After the match, Azarenka — the person — opened up about how, away from the court in recent months, she managed to learn a new mindset by, in her words, “Trying to be neutral, not to go negative; accepting the anxiety that I have; accepting the fear that I have.”

And that, too, she explained, allowed her to deal with a fear of failure and play again to the very best of her considerab­le abilities, which she certainly did against Pegula, who hadn’t dropped a set in the tournament and ceded only 18 games through four matches until Tuesday.

The two — her profession­al and personal lives — “are definitely connected,” Azarenka said.

“I don’t think that one goes without the other. I feel like a tennis court — probably for everybody, but for me, especially — triggers a lot of those fears, a lot of anxiety,” she continued. “It’s kind of like an open canvas. When everything comes there at a high-pressure moment, highstress moment, weird emotions come on the court. Sometimes, like, ‘What ... are you thinking about on the court?’ ”

A key turning point, one that helped her realize she needed to confront what was bothering her, came when she broke a few rackets after a loss at a tournament in October.

“I don’t think you recognize it right away. I think it builds up until you hit kind of a pretty bad spot where nothing kind of makes sense.
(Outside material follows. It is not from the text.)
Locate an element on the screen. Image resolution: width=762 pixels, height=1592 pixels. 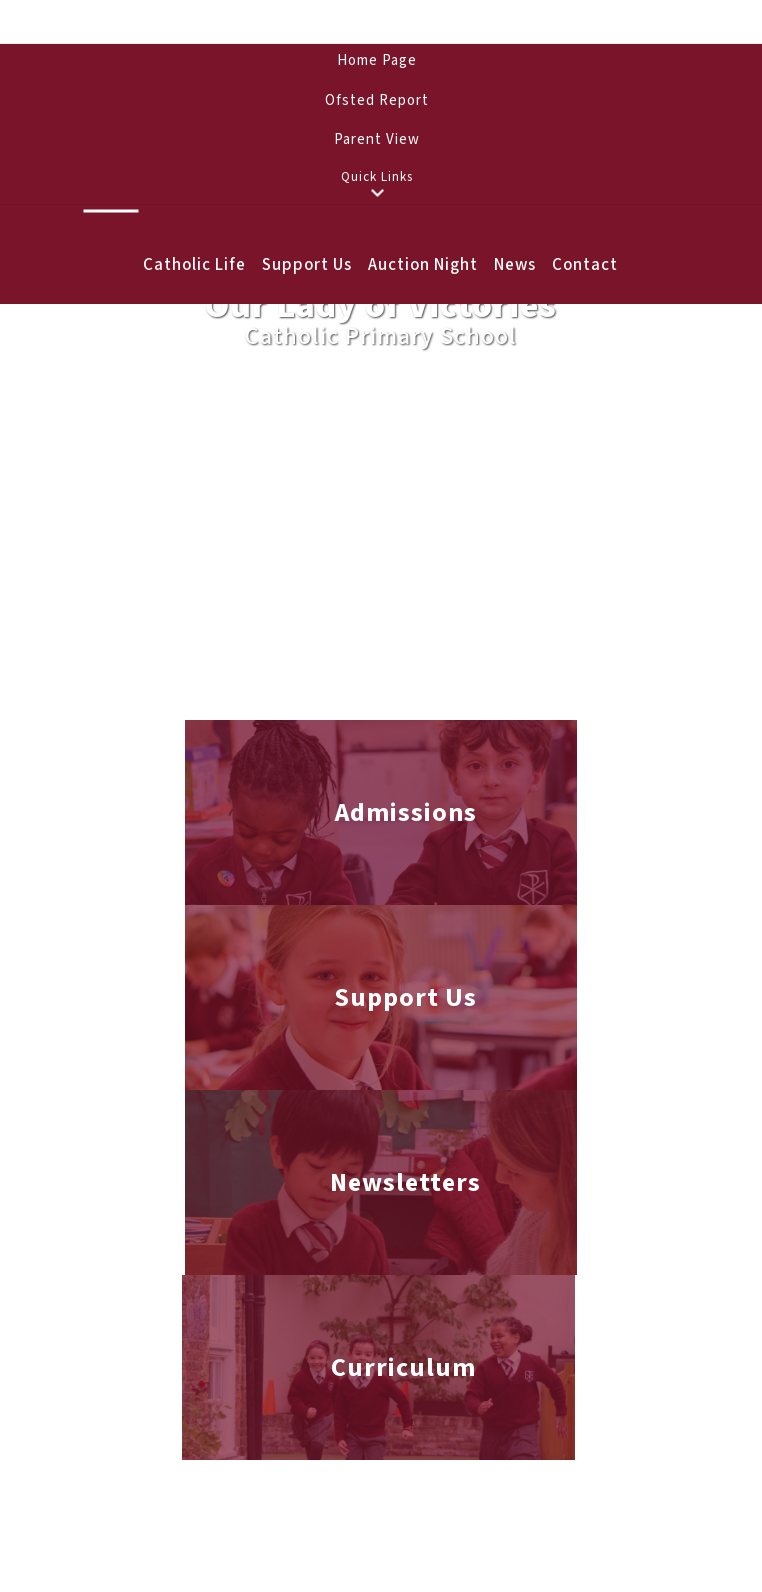
Auction Night is located at coordinates (423, 265).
You feel kind of lost,” Azarenka said. “I was at the point where I couldn’t find anything that I feel good about myself. Not like even one sentence.”

The No. 24-seeded Azarenka’s semifinal opponent will be No. 22 Elena Rybakina, the reigning Wimbledon champion, who defeated 2017 French Open winner Jelena Ostapenko 6-2, 6-4.

Rybakina — who was born in Moscow but has represente­d Kazakhstan since 2018 because it offered to fund her tennis career — hit 11 aces to take her tournament-leading total to 35.

In men’s action, Karen Khachanov reached his first semifinal at Melbourne Park — and made his second consecutiv­e trip to the final four at a Grand Slam tournament, following his run at the U.S. Open last September — when 22-year-old American Sebastian Korda stopped playing in the third set because of an injured right wrist while trailing 7-6 (5), 6-3, 3-0.

Khachanov will face No. 3 Stefanos Tsitsipas, a 6-3, 7-6 (2), 6-4 winner over Jiri Lehecka, for a berth in the men’s final. Tsitsipas, a finalist at the 2021 French Open, got to the semifinals in Melbourne for the fourth time by saving all eight break points he faced.

A three-time runner-up at the U.S. Open, most recently in 2020, Azarenka has always played most effectivel­y on hard courts, and that showed again on this evening. She repeatedly got the better of lengthy exchanges of forehands and backhands; Pegula made eight of the match’s first 10 unforced errors.

After some misses, Pegula would sigh, roll her eyes, slump her shoulders. She often looked into the stands at her coach, Davis Witt, to say something, including one exclamatio­n about the ball speed: “It’s so ... slow!”

“Just made it tough for me to feel like I could really pressure her,” Pegula, a 28-year-old from New York who fell to 0-5 for her career in Grand Slam quarterfin­als said. “Felt like she was pressuring me constantly.”